Bobulate


Posts Tagged ‘update’

How new software ends up on KDE4-Solaris

Wednesday, November 17th, 2010

I really like it when new software packages are mentioned in blogs or on the dot. Those — based on a combination of personal interest and seeing how the community reacts — drive my selection of packages for OpenIndiana and OpenSolaris (such as it was). Something like the dot story on Sentinella says to me “this is interesting software.”

So I’ve started to package Sentinella, and you can find progress in the -460 repo. What progress? You ask. Yeah, it’s not trivial and the code shows some gcc-isms, for which I have filed bug reports. So as of this writing, there’s no Sentinella spec file in there. It’ll come.

I spotted a new poppler release (1.5.2) in its work towards a 0.16 version. I think I spotted that in a Freshmeat RSS feed somewhere. Packaged most of that up, although it too has some gcc-isms. Balked at registering for the FreeDesktop bugzilla, here are the patches. A gcc-ism for variable-length arrays, introducing a Solarisism for RPATH, using the <ios> header to get std::hex and std::dec, and a gcc-ism around unicode strings. Simple.

Speaking of unicode strings, it seems that gcc will take “\u0161″ as a unicode string and encode it in UTF-8 as two bytes. The Sun compiler doesn’t like that as it interprets \u0161 as a UTF-16 character, which doesn’t fit in a char. On the other hand, U”\u0161”, a unicode character string, is not a char * but a short *. I ended up using gcc to determine that “\u0161” is the same as “\305\241” (octal!) and patched poppler to use that.
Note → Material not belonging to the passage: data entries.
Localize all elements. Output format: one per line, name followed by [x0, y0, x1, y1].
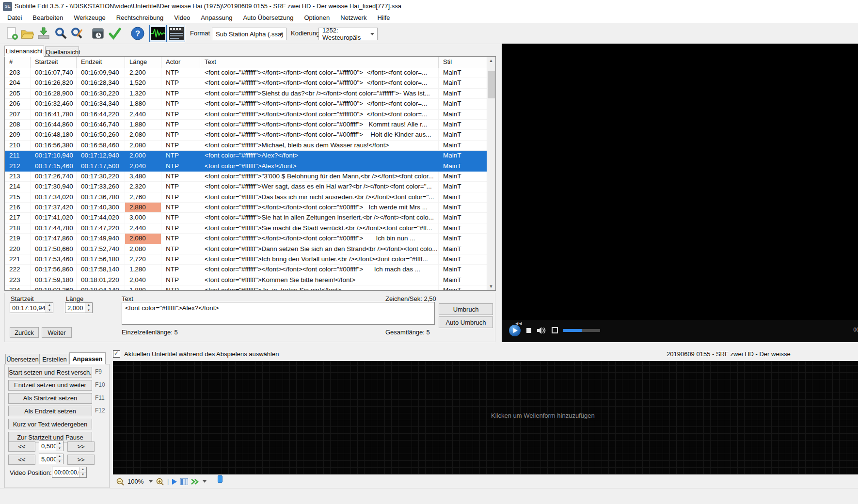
tab-anpassen[interactable]: Anpassen	[69, 352, 106, 364]
table-row[interactable]: 215 00:17:34,020 00:17:36,780 2,760 NTP …	[5, 192, 488, 203]
adjust-button[interactable]: Als Startzeit setzen	[8, 393, 92, 404]
small-step-spinner[interactable]: 0,500 ▲▼	[39, 441, 64, 451]
spell-check-icon[interactable]	[106, 25, 124, 42]
menu-item[interactable]: Werkzeuge	[68, 12, 111, 23]
tab-erstellen[interactable]: Erstellen	[41, 354, 68, 364]
header-text[interactable]: Text	[200, 57, 439, 68]
seek-back-small-button[interactable]: <<	[8, 441, 35, 452]
video-toggle-icon[interactable]	[168, 25, 185, 42]
laenge-spinner[interactable]: 2,000 ▲▼	[65, 302, 93, 313]
waveform-toggle-icon[interactable]	[149, 25, 167, 42]
table-row[interactable]: 204 00:16:26,820 00:16:28,340 1,520 NTP …	[5, 78, 488, 88]
header-stil[interactable]: Stil	[439, 57, 488, 68]
help-icon[interactable]: ?	[129, 25, 146, 42]
table-row[interactable]: 222 00:17:56,860 00:17:58,140 1,280 NTP …	[5, 265, 488, 275]
visual-sync-icon[interactable]	[90, 25, 107, 42]
header-laenge[interactable]: Länge	[125, 57, 161, 68]
header-num[interactable]: #	[5, 57, 31, 68]
large-step-spinner[interactable]: 5,000 ▲▼	[39, 454, 64, 464]
table-row[interactable]: 207 00:16:41,780 00:16:44,220 2,440 NTP …	[5, 110, 488, 120]
table-row[interactable]: 209 00:16:48,180 00:16:50,260 2,080 NTP …	[5, 130, 488, 140]
find-icon[interactable]	[52, 25, 70, 42]
table-row[interactable]: 224 00:18:02,260 00:18:04,140 1,880 NTP …	[5, 285, 488, 290]
seek-slider[interactable]	[563, 329, 600, 332]
tab-quellansicht[interactable]: Quellansicht	[45, 47, 79, 57]
table-row[interactable]: 203 00:16:07,740 00:16:09,940 2,200 NTP …	[5, 68, 488, 78]
table-row[interactable]: 212 00:17:15,460 00:17:17,500 2,040 NTP …	[5, 161, 488, 172]
seek-fwd-large-button[interactable]: >>	[67, 455, 95, 465]
zoom-out-icon[interactable]	[116, 477, 125, 486]
scroll-up-icon[interactable]: ▲	[489, 58, 493, 63]
wave-play-icon[interactable]	[172, 478, 177, 485]
table-row[interactable]: 220 00:17:50,660 00:17:52,740 2,080 NTP …	[5, 244, 488, 254]
menu-item[interactable]: Datei	[2, 12, 27, 23]
spinner-arrows[interactable]: ▲▼	[56, 441, 63, 451]
select-current-subtitle-checkbox[interactable]: ✓	[113, 350, 120, 358]
umbruch-button[interactable]: Umbruch	[439, 303, 493, 315]
table-row[interactable]: 213 00:17:26,740 00:17:30,220 3,480 NTP …	[5, 172, 488, 182]
table-row[interactable]: 206 00:16:32,460 00:16:34,340 1,880 NTP …	[5, 99, 488, 109]
table-row[interactable]: 211 00:17:10,940 00:17:12,940 2,000 NTP …	[5, 151, 488, 161]
menu-item[interactable]: Hilfe	[372, 12, 395, 23]
scrollbar-thumb[interactable]	[488, 71, 495, 98]
video-position-spinner[interactable]: 00:00:00,000 ▲▼	[52, 467, 87, 478]
format-dropdown[interactable]: Sub Station Alpha (.ssa)	[212, 28, 286, 40]
fast-forward-icon[interactable]	[191, 479, 200, 485]
startzeit-spinner[interactable]: 00:17:10,940 ▲▼	[10, 302, 53, 313]
table-row[interactable]: 208 00:16:44,860 00:16:46,740 1,880 NTP …	[5, 120, 488, 130]
menu-item[interactable]: Auto Übersetzung	[238, 12, 299, 23]
save-file-icon[interactable]	[35, 25, 52, 42]
auto-umbruch-button[interactable]: Auto Umbruch	[439, 316, 493, 328]
menu-item[interactable]: Netzwerk	[335, 12, 372, 23]
play-button[interactable]	[509, 325, 521, 336]
seek-back-large-button[interactable]: <<	[8, 455, 35, 465]
video-player[interactable]: ◀◀ 00:0	[502, 44, 858, 342]
table-row[interactable]: 217 00:17:41,020 00:17:44,020 3,000 NTP …	[5, 213, 488, 223]
spinner-arrows[interactable]: ▲▼	[85, 303, 92, 313]
adjust-button[interactable]: Als Endzeit setzen	[8, 406, 92, 416]
chevron-down-icon[interactable]	[149, 480, 153, 483]
position-marker[interactable]	[218, 475, 222, 483]
table-row[interactable]: 219 00:17:47,860 00:17:49,940 2,080 NTP …	[5, 234, 488, 244]
tab-listenansicht[interactable]: Listenansicht	[4, 46, 44, 57]
menu-item[interactable]: Optionen	[299, 12, 335, 23]
spinner-arrows[interactable]: ▲▼	[79, 467, 86, 477]
table-row[interactable]: 210 00:16:56,380 00:16:58,460 2,080 NTP …	[5, 141, 488, 151]
weiter-button[interactable]: Weiter	[42, 327, 72, 338]
columns-icon[interactable]	[180, 478, 188, 485]
header-actor[interactable]: Actor	[161, 57, 200, 68]
zurueck-button[interactable]: Zurück	[10, 327, 39, 338]
encoding-dropdown[interactable]: 1252: Westeuropäis	[318, 28, 378, 40]
waveform-area[interactable]: Klicken um Wellenform hinzuzufügen	[113, 361, 858, 474]
table-row[interactable]: 221 00:17:53,460 00:17:56,180 2,720 NTP …	[5, 254, 488, 265]
open-file-icon[interactable]	[18, 25, 36, 42]
table-row[interactable]: 216 00:17:37,420 00:17:40,300 2,880 NTP …	[5, 203, 488, 213]
table-row[interactable]: 218 00:17:44,780 00:17:47,220 2,440 NTP …	[5, 223, 488, 234]
chevron-down-icon[interactable]	[203, 480, 207, 483]
scroll-down-icon[interactable]: ▼	[489, 284, 493, 289]
zoom-in-icon[interactable]	[156, 477, 164, 486]
fullscreen-icon[interactable]	[552, 327, 558, 333]
table-row[interactable]: 205 00:16:28,900 00:16:30,220 1,320 NTP …	[5, 89, 488, 99]
subtitle-text-input[interactable]: <font color="#ffffff">Alex?</font>	[122, 302, 435, 325]
menu-item[interactable]: Anpassung	[195, 12, 238, 23]
adjust-button[interactable]: Kurz vor Text wiedergeben	[8, 419, 92, 429]
speaker-icon[interactable]	[537, 327, 546, 334]
header-endzeit[interactable]: Endzeit	[77, 57, 125, 68]
tab-uebersetzen[interactable]: Übersetzen	[5, 354, 40, 364]
table-scrollbar[interactable]: ▲ ▼	[487, 57, 495, 290]
menu-item[interactable]: Bearbeiten	[27, 12, 68, 23]
spinner-arrows[interactable]: ▲▼	[46, 303, 53, 313]
menu-item[interactable]: Video	[169, 12, 195, 23]
header-startzeit[interactable]: Startzeit	[31, 57, 77, 68]
spinner-arrows[interactable]: ▲▼	[56, 454, 63, 464]
seek-fwd-small-button[interactable]: >>	[67, 441, 95, 452]
table-row[interactable]: 214 00:17:30,940 00:17:33,260 2,320 NTP …	[5, 182, 488, 192]
table-row[interactable]: 223 00:17:59,180 00:18:01,220 2,040 NTP …	[5, 275, 488, 285]
menu-item[interactable]: Rechtschreibung	[111, 12, 169, 23]
adjust-button[interactable]: Start setzen und Rest versch.	[8, 367, 92, 378]
waveform-zoom-value[interactable]: 100%	[127, 478, 146, 485]
replace-icon[interactable]	[68, 25, 86, 42]
adjust-button[interactable]: Endzeit setzen und weiter	[8, 380, 92, 391]
stop-button[interactable]	[526, 328, 531, 333]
But while searching for some information on unicode strings, I found Lukas Lalinsky (see, no unicode for me; sorry Lukáš) blogging about taglib releases, so I bumped that one as well.

I guess the summary answer to “how does software end up in the KDE4-Solaris specfile repository and package server?” is “it’s a crap-shoot depending on what I notice.” That’s not entirely good, but it also means that we’re largely driven by KDE needs.

In closing, a shout-out to Jarosław and the KOffice folk for providing some really useful information for packagers. That deserves a whole separate post (e.g. when KOffice is indeed packaged for OpenSolaris and OpenIndiana).

Updating OSOL Applicance to b.134

Wednesday, May 5th, 2010

The OSOL appliance released by Jignesh Shah is 2009.6 — nearly a year old now. Since then the packaging tools for OpenSolaris have made great strides. IPS remains .. interesting. I’m not entirely convinced that it was worth the effort of not using some of the existing package formats. However, by now I understand the API it brings in as well as the various uses of the tool, (and it crashes no more) so I’m starting to like it.

Anyway, the point of this particular appliance is to host KDE4 packages for OpenSolaris in an IPS repo. To do that means running the IPS pkg.depotd. I have a port of an older version of pkg(5) to FreeBSD, but it all seems a little klunky and hard to maintain. So using an OpenSolaris VM seems the right approach.

Except that the OSOL VM from Jignesh is kind of old, isn’t it. So I ended up looking into upgrading the OSOL VM after installation, and ended up with the following steps:

  1. Set the publisher to the dev branch: pkg set-publisher -O http://pkg.opensolaris.org/dev/ opensolaris.org . This means that future packages will come from the dev branch, not the released branch.
  2. pkg refresh --full to fetch all the new package references.
  3. pkg image-update -f (I have to force it, because something’s wrong with cherrypy and the image will not update otherwise) and wait a while while 138MB of package updates are downloaded.
  4. Reboot into the new boot environment (VOSApp-1). This will fall into a root shell for fixit-purposes, because the filesystems are messed up.
  5. Fix mountpoints for those messed-up filesystems and reboot again; I recall I needed to re-set a number of zfs mountpoints to get the correct organization for regular system operation. Bear in mind this isn’t needed with normal OSOL upgrades, just for this slightly peculiar application setup. I think I had to set the new rpool/ROOT/VOSAPP-1/opt/ (and var and root) to mount in the right places and move the older rpool/ROOT/VOSApp/ filesystems to somewhere in /mnt.
  6. Reboot, possibly fix up remaining mountpoints, then zfs destroy the old ones.

There’s a useful HOWTO entry on updating OSOL to a specific build which I might otherwise have used, but the appliance image does not have an entire package installed which could be used to drive the upgrade. Hence this slightly klunkier approach.

Since Jignesh has left Sun, I’m not sure if there will be any future growth in these appliance builds. They were popular enough in Nigeria, where I distributed verbatim copies of the original (probably still in violation of the license terms though) to people interested in running OSOL at all.